### About this task
Where a picture appears, skip it; print everything else in the records exactly as it stands.

━━ Input for this task ━━

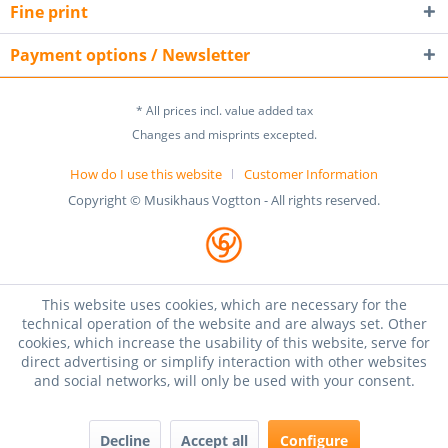
Fine print
Payment options / Newsletter
* All prices incl. value added tax
Changes and misprints excepted.
How do I use this website
Customer Information
Copyright © Musikhaus Vogtton - All rights reserved.
This website uses cookies, which are necessary for the
technical operation of the website and are always set. Other
cookies, which increase the usability of this website, serve for
direct advertising or simplify interaction with other websites
and social networks, will only be used with your consent.
Decline
Accept all
Configure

━━━

### Written answer
Fine print
Payment options / Newsletter
* All prices incl. value added tax
Changes and misprints excepted.
How do I use this website
Customer Information
Copyright © Musikhaus Vogtton - All rights reserved.
This website uses cookies, which are necessary for the
technical operation of the website and are always set. Other
cookies, which increase the usability of this website, serve for
direct advertising or simplify interaction with other websites
and social networks, will only be used with your consent.
Decline
Accept all
Configure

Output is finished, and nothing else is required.